Team Effort Offers Glimpse of UM-Flint’s Content Future
With Drupal as UM-Flint’s new content management system, opportunities to implement new strategies for getting the right content in front of the right audience at the right time are now possible. In time, we will formalize processes—such as consistent naming and tagging of various types of content—making strategies like cross-unit content sharing even simpler and more effective.
Why Would Departments Want to Share Content?
A recent example requiring the collaboration of three UM-Flint units (University Outreach, University Relations, and the Office of the Registrar) proves the power of reusable (“shareable”) content.
Location. Location. Location. (Timing. Timing. Timing.)
Every semester, students have to sign up for classes through the Office of the Registrar. Every semester, the the Office of the Registrar assigns designated sign-up periods based on credit hours students have completed—with those closer to completing their degrees getting first dibs. Every semester, University Relations prominently promotes these seniority-based “early registration” dates on the university’s homepage. In terms of mission-critical actions the institution needs its students to take, it doesn’t get more fundamental than getting them to sign up for classes.
Just as University Relations was preparing to post this vital information in the feature area of the homepage, linking to the Registrar’s webpage containing all of the relevant details, we were contacted by University Outreach with a related request.

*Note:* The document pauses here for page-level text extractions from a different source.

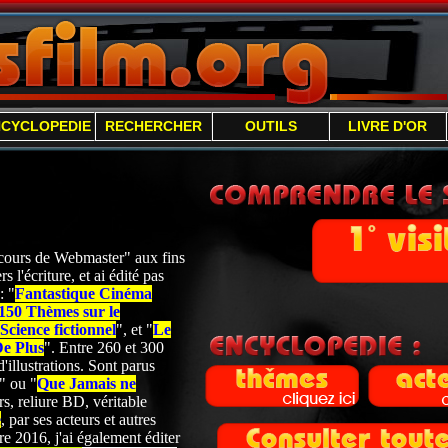
NCYCLOPEDIE
RECHERCHER
OUTILS
LIVRE D'OR
 "cours de Webmaster" aux fins
s l'écriture, et ai édité pas
: "
Fantastique Cinéma
150 Thèmes sur le
cience fictionnel
", et "
Le
De Plus
". Entre 260 et 300
'illustrations. Sont parus
" ou "
Que Jamais ne
s, reliure BD, véritable
e
, par ses acteurs et autres
 2016, j'ai également éditer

“Shared Context” Calls for Shared Content
In recent years, University Outreach has done great work in collaboration with faculty across academic units to develop discipline-specific “civic engagement” courses. Civic engagement has long been the hallmark of UM-Flint’s approach to learning, emphasizing the application of classroom knowledge to address real-world issues in Flint and beyond. Employers and graduate schools continue to cite this kind of practical, firsthand experience as something they most desire—and something UM-Flint is known to deliver.
Part of University Outreach’s recent work in this area has been to build structure and standardization around UM-Flint’s engaged learning tradition. Working with the Provost and the Office of the Registrar, certain courses are now officially designated as “civic engagement” (CE) classes. University Relations has been charged with helping to promote greater understanding of and enrollment in these CE classes.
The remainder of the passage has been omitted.